DBS Research Group: Perekonomian Indonesia Masih Resilien di Bawah Pelemahan Rupiah
KONTAN.CO.ID - JAKARTA. Di tengah pelemahan rupiah yang terjun cukup cepat, meningkatnya tensi geopolitik global dan lonjakan harga energi dunia, perekonomian Indonesia dinilai masih cukup resilien.
Dalam paparan DBS Research Group yang berlangsung kemarin, Rabu (13/5), DBS menyebutkan bahwa konflik di Timur Tengah terutama setelah eskalasi serangan yang melibatkan Iran, Israel, dan Amerika Serikat, berpotensi mendorong kenaikan harga minyak global sekaligus memengaruhi prospek ekonomi dan pasar keuangan Indonesia.
William Simadiputra Senior Vice President DBS Vickers Securities dalam paparannya menyebutkan bahwa secara keseluruhan, kepercayaan diri pasar domestik masih tinggi walau memang tingkatnya menurun sejak Maret 2026 karena perang membuat investor menjadi cemas.

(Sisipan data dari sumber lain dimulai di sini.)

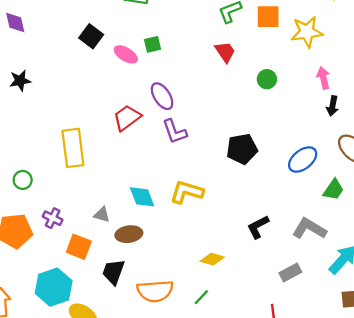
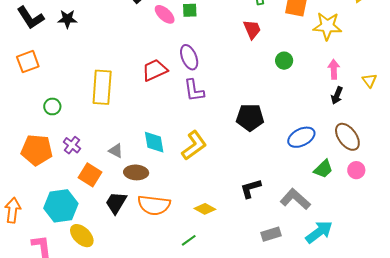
yellow L-shape: (187, 192) -> (194, 145), turned 116
orange semicircle: (155, 291) -> (154, 205), moved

Baca Juga: Anomali Ekonomi RI Tumbuh 5,61%, FDI dari China Naik dan PMI Manufaktur Melemah
Bagi Indonesia, kenaikan harga minyak akibat ketegangan geopolitik memiliki dampak beragam terhadap berbagai sektor industri.
Dia menjabarkan, di sektor pertambangan dan energi, perusahaan tambang hulu dinilai akan diuntungkan karena dapat meningkatkan produksi di tengah harga komoditas yang lebih tinggi. Sebaliknya, industri pengolahan atau smelter menghadapi tekanan akibat kenaikan biaya bahan baku dan energi, terutama asam sulfat dan bahan bakar.

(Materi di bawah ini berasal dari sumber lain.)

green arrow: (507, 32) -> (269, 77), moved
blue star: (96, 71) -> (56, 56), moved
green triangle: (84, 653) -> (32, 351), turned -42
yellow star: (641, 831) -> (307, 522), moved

Pada sektor agribisnis dan pangan, perusahaan perkebunan sawit diperkirakan mendapat manfaat dari tingginya harga Crude Palm Oil (CPO) seiring meningkatnya kebutuhan biodiesel global. Namun sektor hilir seperti refinery dan consumer goods menghadapi tekanan akibat naiknya biaya kemasan dan bahan baku. Konsumsi masyarakat juga berisiko melemah apabila inflasi meningkat akibat lonjakan harga energi.
"Sektor energi hulu atau upstream oil and gas menjadi salah satu penerima manfaat terbesar dari reli harga minyak. Sementara itu, perusahaan importir energi dan petrokimia berpotensi mengalami tekanan margin karena kenaikan harga LNG dan naphta," paparnya, Rabu (13/5).

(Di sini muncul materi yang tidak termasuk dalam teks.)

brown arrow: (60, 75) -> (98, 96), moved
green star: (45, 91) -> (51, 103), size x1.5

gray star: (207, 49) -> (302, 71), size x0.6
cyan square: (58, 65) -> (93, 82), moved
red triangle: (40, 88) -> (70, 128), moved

Lebih lanjut, di sektor otomotif, kendaraan listrik diperkirakan mendapat sentimen positif karena kenaikan harga BBM dapat mendorong masyarakat beralih ke EV. Sebaliknya, penjualan mobil berbahan bakar konvensional atau ICE/hybrid berpotensi melambat akibat menurunnya daya beli masyarakat.